July 24, 2006
Today’s therapy started off with the PT, and she started by having Gary practice tub transfers (onto a shower bench in a regular bathtub, as many places he’ll travel to are not going to have a roll-in shower). At this stage, she has to help him quite a bit – 50 to 75% , mainly with getting his legs in and out, but also with the transfers – so unsurprisingly she doesn’t expect him to be “cleared” to do this by the end of this week. She claimed, however, that she should be able to clear him for bed transfers on his own by the end of the week. “Naturally” I felt uneasy about this, but Gary did too – his near slipping off the edge of the bed is too fresh in our minds. We told her about that, and she reminded him that if he found himself with less than half each thigh on the bed, he should throw his head forward and down while depressing, in order to scoot his butt back on the bed. But of course, this is assuming he has the balance to do this – as well as the immediate recognition that he should.
Our bringing this up decided her on having bed transfers using the hospital bed in the gym be the next thing he worked on – the bed is like the one he’ll be getting for home use. After he did a couple transfers back and forth (why is it he always does exceptional ones when they’re watching?), she had him try something new – “hovering.” Here he was supposed to depress upward in his chair as if he was going to do his transfer to some other surface, but then he was to hold it there for a second, and then “ reverse” the direction, literally using his head to do so, in order to end up back in the chair. A harder version of this exercise would be to actually begin to carry through the transfer to the other surface, but then reverse it in mid-air so that he ends up back in his chair and not on the other surface. (“O. . . kay,” Gary had said dubiously when the PT brought this exercise up first – she then had him do the easier version.) The application of this harder exercise would be the following: if it should happen that some time when he is doing a transfer he realizes there is something not quite right about it, he would be able to reverse his direction (thus going against the direction of his momentum) and go back to his chair without making the transfer.

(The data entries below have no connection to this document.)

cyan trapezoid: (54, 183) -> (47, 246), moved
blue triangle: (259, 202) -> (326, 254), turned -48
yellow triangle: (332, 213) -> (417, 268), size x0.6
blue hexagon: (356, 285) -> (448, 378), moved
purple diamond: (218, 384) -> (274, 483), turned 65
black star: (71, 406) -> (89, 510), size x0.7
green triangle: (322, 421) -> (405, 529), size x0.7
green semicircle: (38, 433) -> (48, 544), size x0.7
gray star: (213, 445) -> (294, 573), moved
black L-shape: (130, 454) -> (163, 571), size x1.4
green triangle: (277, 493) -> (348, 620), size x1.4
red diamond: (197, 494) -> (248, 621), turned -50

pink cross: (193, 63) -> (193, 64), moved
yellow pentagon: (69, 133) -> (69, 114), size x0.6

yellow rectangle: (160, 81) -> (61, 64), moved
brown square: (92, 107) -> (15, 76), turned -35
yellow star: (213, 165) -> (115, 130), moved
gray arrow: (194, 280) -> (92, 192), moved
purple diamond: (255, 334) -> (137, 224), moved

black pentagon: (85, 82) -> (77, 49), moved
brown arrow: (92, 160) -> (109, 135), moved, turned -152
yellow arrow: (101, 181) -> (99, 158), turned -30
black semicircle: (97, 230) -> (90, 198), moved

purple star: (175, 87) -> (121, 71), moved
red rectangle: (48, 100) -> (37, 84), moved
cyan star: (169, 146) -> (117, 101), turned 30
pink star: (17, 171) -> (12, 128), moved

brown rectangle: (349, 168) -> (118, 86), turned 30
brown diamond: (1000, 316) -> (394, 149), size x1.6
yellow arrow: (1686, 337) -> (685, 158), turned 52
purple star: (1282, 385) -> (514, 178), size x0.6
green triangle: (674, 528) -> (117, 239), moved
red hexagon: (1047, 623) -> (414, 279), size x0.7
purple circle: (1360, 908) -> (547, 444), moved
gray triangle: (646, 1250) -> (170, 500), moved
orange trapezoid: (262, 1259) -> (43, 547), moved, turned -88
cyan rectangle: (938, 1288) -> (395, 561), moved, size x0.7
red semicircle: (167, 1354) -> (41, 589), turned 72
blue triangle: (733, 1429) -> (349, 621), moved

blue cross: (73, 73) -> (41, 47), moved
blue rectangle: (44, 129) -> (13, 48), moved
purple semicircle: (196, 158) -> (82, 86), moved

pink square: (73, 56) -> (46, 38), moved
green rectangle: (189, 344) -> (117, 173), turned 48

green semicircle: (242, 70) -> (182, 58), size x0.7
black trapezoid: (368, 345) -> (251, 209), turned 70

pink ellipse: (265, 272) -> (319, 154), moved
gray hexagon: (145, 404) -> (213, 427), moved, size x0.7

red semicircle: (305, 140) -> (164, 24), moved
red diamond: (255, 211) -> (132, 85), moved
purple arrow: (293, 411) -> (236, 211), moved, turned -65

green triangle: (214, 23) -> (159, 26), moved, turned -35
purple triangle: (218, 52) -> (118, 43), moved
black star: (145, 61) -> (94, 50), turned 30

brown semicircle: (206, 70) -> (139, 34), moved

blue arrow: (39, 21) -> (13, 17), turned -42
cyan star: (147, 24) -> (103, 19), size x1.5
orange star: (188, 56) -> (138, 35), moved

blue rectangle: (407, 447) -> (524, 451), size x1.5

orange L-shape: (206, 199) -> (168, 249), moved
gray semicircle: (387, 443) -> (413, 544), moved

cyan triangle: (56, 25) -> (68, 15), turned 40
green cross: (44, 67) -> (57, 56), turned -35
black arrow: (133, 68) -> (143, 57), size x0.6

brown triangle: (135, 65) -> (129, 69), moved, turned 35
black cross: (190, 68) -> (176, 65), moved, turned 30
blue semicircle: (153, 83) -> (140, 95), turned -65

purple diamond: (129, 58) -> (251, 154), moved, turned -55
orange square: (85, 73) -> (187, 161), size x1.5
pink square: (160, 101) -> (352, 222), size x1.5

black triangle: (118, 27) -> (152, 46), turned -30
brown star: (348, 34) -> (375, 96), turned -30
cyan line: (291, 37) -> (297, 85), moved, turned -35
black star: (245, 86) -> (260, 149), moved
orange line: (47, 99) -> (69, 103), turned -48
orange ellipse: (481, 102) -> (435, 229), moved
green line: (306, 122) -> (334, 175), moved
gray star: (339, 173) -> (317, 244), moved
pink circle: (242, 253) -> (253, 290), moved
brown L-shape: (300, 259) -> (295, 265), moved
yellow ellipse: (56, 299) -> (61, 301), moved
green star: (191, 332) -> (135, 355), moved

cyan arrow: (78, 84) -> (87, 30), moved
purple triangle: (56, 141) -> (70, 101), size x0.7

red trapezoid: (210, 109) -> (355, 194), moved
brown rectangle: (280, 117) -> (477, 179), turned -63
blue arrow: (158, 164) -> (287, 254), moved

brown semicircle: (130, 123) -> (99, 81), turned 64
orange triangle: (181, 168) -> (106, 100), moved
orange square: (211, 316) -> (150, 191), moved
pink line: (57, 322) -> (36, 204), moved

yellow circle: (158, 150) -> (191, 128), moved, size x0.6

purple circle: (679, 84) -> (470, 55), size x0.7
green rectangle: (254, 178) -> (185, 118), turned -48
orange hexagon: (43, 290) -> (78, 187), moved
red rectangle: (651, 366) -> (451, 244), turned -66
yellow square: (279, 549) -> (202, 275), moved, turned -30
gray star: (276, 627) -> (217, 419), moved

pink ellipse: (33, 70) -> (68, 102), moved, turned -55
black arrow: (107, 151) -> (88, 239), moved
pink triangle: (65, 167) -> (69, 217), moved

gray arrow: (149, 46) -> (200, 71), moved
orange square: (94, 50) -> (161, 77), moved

He didn’t advance to that harder version of that exercise today, but even practicing the easier version would build his strength, the PT said, and Gary could see that. The PT also pointed out that it would help him develop more control with his transfers, that he needed to learn to transfer out of strength and control, not just out of momentum as he has been doing up to now (and was what they’d wanted at the time – the first goal is to always have the patient end up in the chair! Finesse comes later).
It was the end of his session with her, and he asked her what the therapy tech would do with him later (the therapy tech does what the PT tells her to do). When Gary found out it would be strength training, he brought up his shoulder problem. It now seems to be centered in the front of his shoulder, and the PT said it was biceps tendinitis. She told him not to do any exercises that gave him pain and to ice the area after his session with the tech (I brought him ice wrapped in a latex glove after both that session and this one with the PT).
We had a little break before his “Bladder Two” class, and he used it to call the people who would bring out a van for him check out. The person emailed him with the information, and later in the day Gary picked out a minivan he’d like to see (a Toyota Sienna with a ramp, removable seats, wheelchair tie-down) and arranged for it to be brought to Shepherd tomorrow afternoon.
The “Bladder Two” class was on dysreflexia, which I’ve already told you about. After that came a break for lunch and so forth, and then the first thing scheduled for the afternoon was a session with the OT.
With the OT, Gary brought up the problems we’d run into during our TLA experience, so she had us simulate the experience. First Gary and I got him transferred into bed. I went to lift his legs up, but she asked him what of that he could do on his own. He surprised himself (and me) by getting his upper legs onto the bed (by leaning on his elbow on his side and tugging at them). After that came another surprise of him being able to sit himself up from this side position by hooking his arm around his thighs and pulling (he’d done this a couple times before, but this was so much smoother than he’s ever done). He needed to do this to get himself properly oriented in the bed, i.e., head toward the top. Because of flap restrictions this was about the best he could do, which left his lower legs for me. But since that was so much less weight for me to handle, that was much, much easier than getting his entire legs on the bed. Easier on me, that is. I guess it’s going to be a matter of whose needs are greater at the particular moment he needs to get his legs up on some surface, since as you can probably see, he had to do quite a bit of work to get this far. But, he wants to be independent, and this is what he has to do to help get him to that state.
He and I then got him in the prone position, as I’ll have to help him with that for the time being. I got him padded off and put the sheet and blankets on him as I always do. Then we pretended it was that four in the morning time, and he needed to come off the prone position and go onto his side all by himself. It actually worked okay after the OT gave him a couple of tips. The blankets didn’t seem a problem – he got them off far enough that he could maneuver, and later, got them back on – whereas the previous day he’d found them an insurmountable problem (insurmountable without help, that is). We’re not sure about his foot padding, because a pillow ended up directly under one foot, whereas ideally the foot would float, so we’ll just have to try that out and keep a watch on his skin for any negative changes there.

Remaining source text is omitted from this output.